There are several factors that put a woman at high risk for developing breast cancer, including:

• A personal history of breast cancer or high-risk lesion found by biopsy.

• A family history of breast cancer, particularly in a mother, daughter or sister.

• History of radiation therapy.

• Evidence of a specific genetic chance (BRCA1/BRCA2 mutation).
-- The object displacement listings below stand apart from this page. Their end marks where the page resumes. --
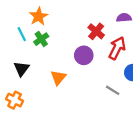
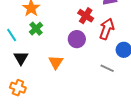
cyan line: (22, 34) -> (12, 35), moved

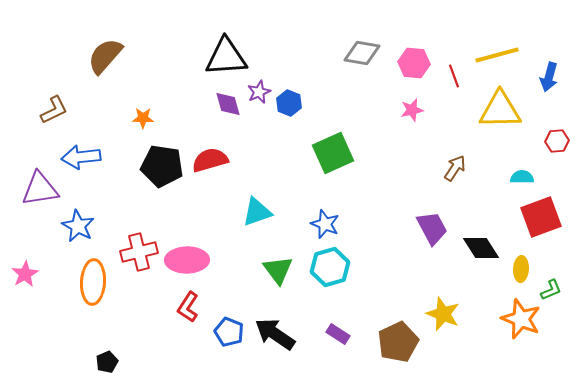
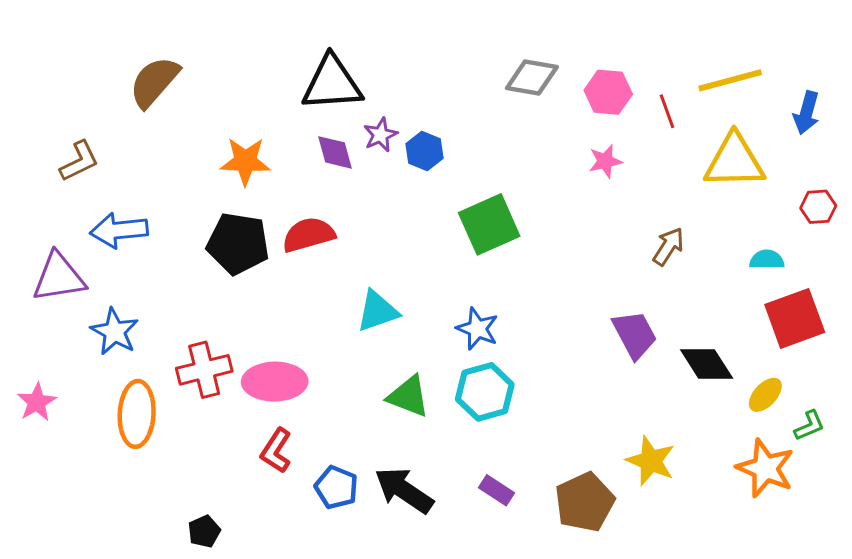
orange star: (143, 118) -> (245, 161), moved, size x1.6
yellow ellipse: (521, 269) -> (765, 395), turned 40
green triangle: (278, 270) -> (408, 396), turned -32
black pentagon: (107, 362) -> (204, 531), moved

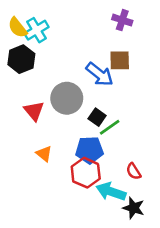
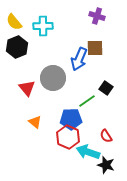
cyan cross: (36, 30) -> (43, 26), moved, turned 30
blue arrow: (100, 74) -> (79, 59), turned 75
black square: (97, 117) -> (106, 88), moved

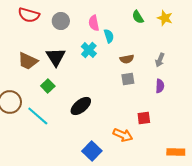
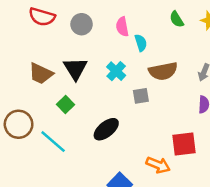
cyan cross: (89, 50) -> (116, 71), moved
brown semicircle: (127, 59) -> (163, 71), size x1.6
gray square: (128, 79) -> (141, 96), moved
red square: (144, 118) -> (184, 144), size x1.5

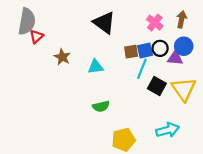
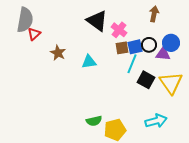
brown arrow: (182, 19) -> (154, 14), moved
pink cross: (155, 23) -> (119, 30), moved
green semicircle: (101, 106) -> (94, 121), moved

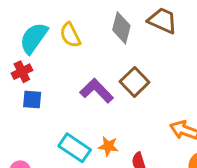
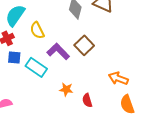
yellow semicircle: (70, 35) -> (37, 30), moved
cyan rectangle: (75, 148) -> (36, 67), moved

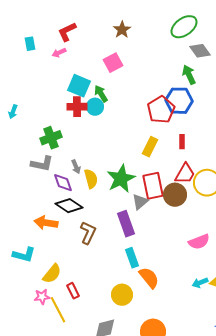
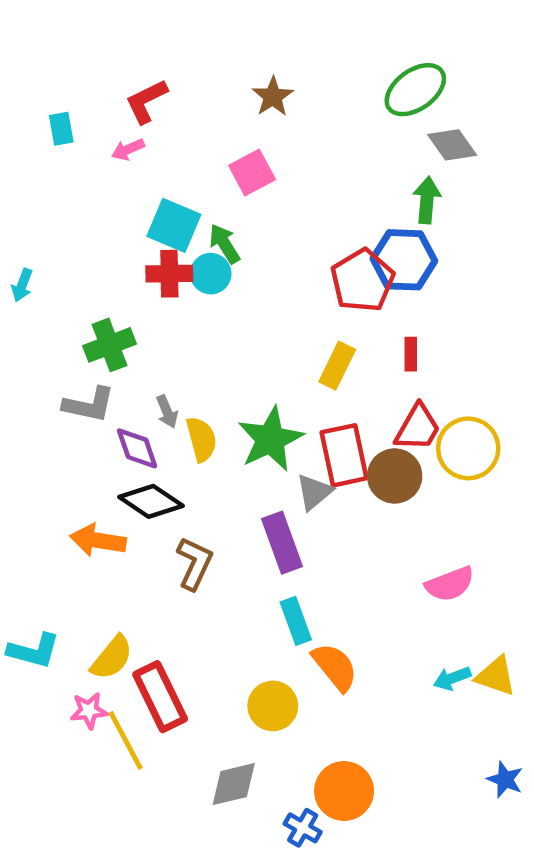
green arrow: (189, 75) -> (427, 200), turned 30
cyan L-shape: (24, 255) -> (34, 651), moved
red rectangle: (73, 291) -> (160, 697), size x1.8

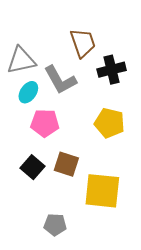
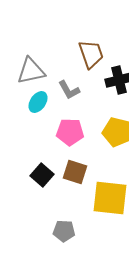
gray L-shape: (60, 80) -> (69, 90), size x0.7
pink pentagon: (45, 123) -> (70, 132), moved

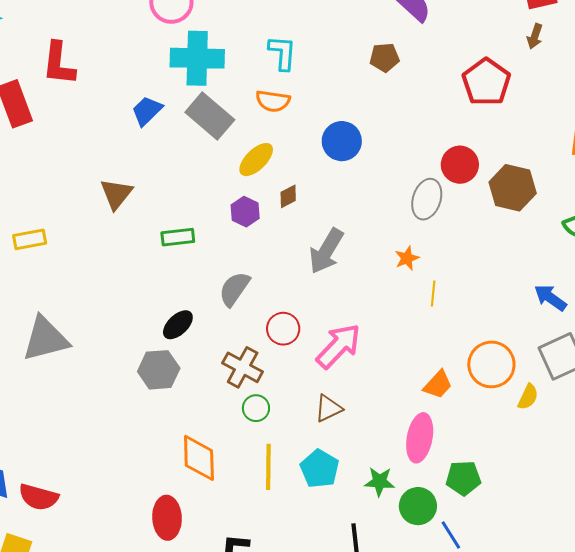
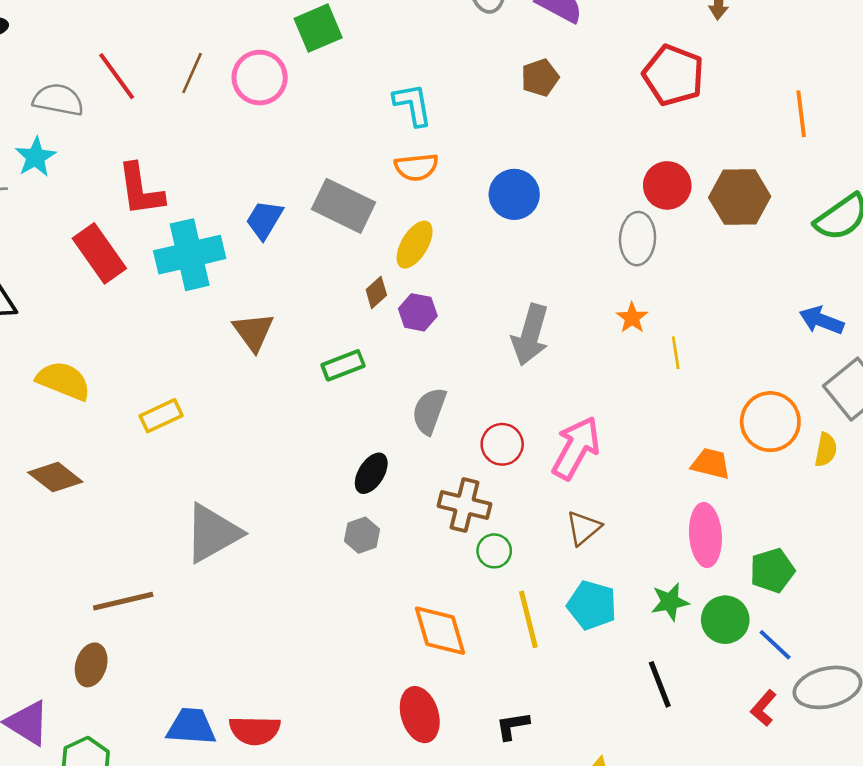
cyan cross: (197, 58) -> (190, 255), moved
brown diamond: (288, 196) -> (376, 292), moved
gray hexagon: (159, 370) -> (362, 535), size x0.7
orange trapezoid: (438, 385) -> (711, 464), turned -104

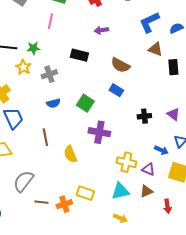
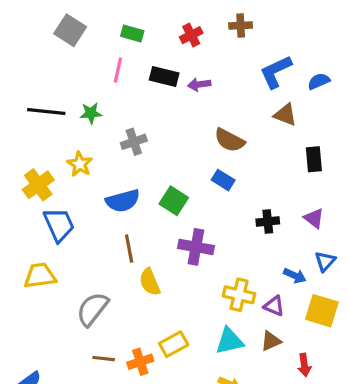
black rectangle: (79, 55) -> (164, 76), moved
yellow star: (23, 67) -> (80, 164), moved
black rectangle: (173, 67) -> (314, 159), moved
gray cross: (49, 74) -> (134, 142), moved
blue semicircle: (53, 103) -> (123, 201), size x1.5
brown line: (45, 137) -> (129, 249), moved
gray semicircle: (23, 181) -> (92, 309), moved
yellow rectangle: (85, 193) -> (174, 344), turned -48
Women who carry defects on either of these genes are at greater risk for developing breast cancer.

Should women under age 40 get mammograms?

In general, regular mammograms are not recommended for women under 40 , in part, because breast tissue tends to be more dense in young women, making mammograms less effective as a screening tool. In addition, most experts believe the low risk of developing breast cancer at a young age does not justify the low-level radiation exposure or the cost of mammography. However, screening mammograms may be recommended for younger women with a family history of breast cancer and other risk factors.

Fred Hutchinson Cancer Research Center: Top Tips for Breast Cancer Prevention, Screening, Treatment and Survivorship. A helpful feature from Redbook magazine, reprinted at WebMD, encourages young women who find a lump not to take no for an answer: “It’s common for a 28-year-old to show her doctor a lump, only to have him say, ‘You’re too young to have breast cancer,’” Lillie Shockney, administrative director of the Johns Hopkins Avon Foundation Breast Center, told Redbook.